Prove ‘em Wrong Danno!
Jun 18th, 2012 by TedYork
I can remember sitting in a college photography class many moons ago when the instructor said you could not show motion in still photographs.
It was like laying down the gantlet. I didn’t agree with him and set out to prove it. To me it was the same thing as saying you could not show three dimension on a two dimensional surface. While our photographs are not three dimensional they convey the notion or illusion of three dimension through the use of perspective, light and shadow, and the such. In fact that is the failing of many new photographers. They do not understand how important the use of light and shadow is for a successful image.
Good painters have understood this from the dawn of time. Naturally they use light and dark pigments to create the same illusion that we photographers have to find or create before we push the shutter. If the three dimensionality of photography is an illusion, why can we not portray motion through illusion.

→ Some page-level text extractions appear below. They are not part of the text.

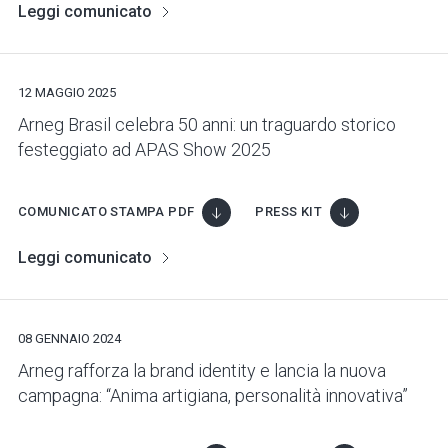
Leggi comunicato
12 MAGGIO 2025
Arneg Brasil celebra 50 anni: un traguardo storico
festeggiato ad APAS Show 2025
COMUNICATO STAMPA PDF
PRESS KIT
Leggi comunicato
08 GENNAIO 2024
Arneg rafforza la brand identity e lancia la nuova
campagna: “Anima artigiana, personalità innovativa”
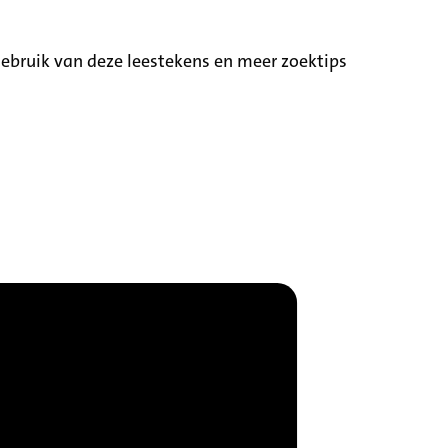
ebruik van deze leestekens en meer zoektips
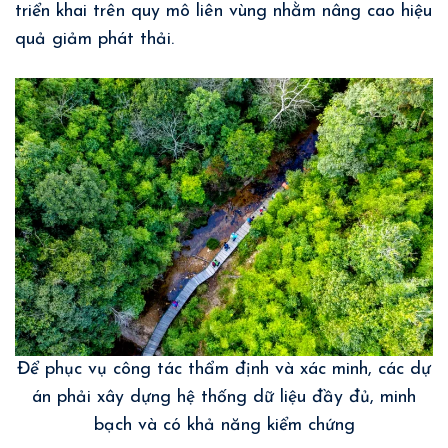
triển khai trên quy mô liên vùng nhằm nâng cao hiệu
quả giảm phát thải.
Để phục vụ công tác thẩm định và xác minh, các dự
án phải xây dựng hệ thống dữ liệu đầy đủ, minh
bạch và có khả năng kiểm chứng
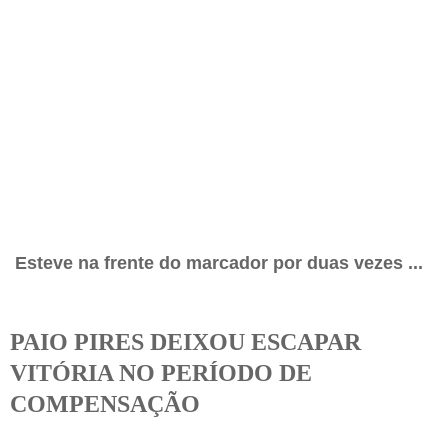
Esteve na frente do marcador por duas vezes ...
PAIO PIRES DEIXOU ESCAPAR
VITÓRIA NO PERÍODO DE
COMPENSAÇÃO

When I photograph a helicopter or a piston aircraft with propellers I never use a shutter speed fast enough to stop the motion of the blades. To do so would destroy the illusion of flight. A blurring of the rotor blades is the icing on the cake that tells you the helicopter is in flight and will remain there. When you pan a bicycler passing by, you can blur the background which tells your mind’s eye that he is in motion. Those are some of the obvious ways to depict motion, but I wanted to experiment with something different. Rather than slowing the shutter down so that the moving object could create the blur by traveling across the film (Chip) plane I wanted to create motion in a still object by moving the camera itself. At least that was the intent at the beginning of my project. I began photographing flowers on evening. I deliberately swung the camera is crazy patterns as I tripped the shutter. As I reviewed the images I saw something more than movement. My movements were creating abstract images that took me into the world of art that I talk about so much. I was beginning to see large canvas wraps of abstract art hanging on the walls of my home.

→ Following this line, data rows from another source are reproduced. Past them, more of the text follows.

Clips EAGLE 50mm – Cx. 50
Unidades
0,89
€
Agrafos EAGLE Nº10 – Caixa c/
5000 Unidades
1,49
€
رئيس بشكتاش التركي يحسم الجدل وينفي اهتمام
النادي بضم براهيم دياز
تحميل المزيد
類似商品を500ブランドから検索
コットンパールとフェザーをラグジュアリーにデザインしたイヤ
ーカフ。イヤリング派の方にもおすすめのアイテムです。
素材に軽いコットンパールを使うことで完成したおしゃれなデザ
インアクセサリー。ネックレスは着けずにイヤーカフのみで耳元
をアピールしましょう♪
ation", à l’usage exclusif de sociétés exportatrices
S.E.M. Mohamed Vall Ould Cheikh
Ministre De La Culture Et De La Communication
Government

These images were beautiful. Yes – you can show motion in a still photograph. Like a photographic portrait on a two dimensional print is not the same as a three dimensional bronze sculptured portrait, capturing motion in a still camera is not the same as capturing it in video (which in and of itself is an illusion of motion too.) But a still camera image can suggest motion just as it can suggest three dimension. There is one last point to make. Experimenting in one direction can lead to another. Had I not set out to prove my teacher wrong, I might not have found a path to the abstract images on this page. I love the art of photography. I love it when people see the work I do for the first time. When their eyes light up as they see photography in a way they have never considered before. That reminds me of another teacher who tried to tell me photography was not an art. I set out to prove him wrong too, but that’s another story for another blog.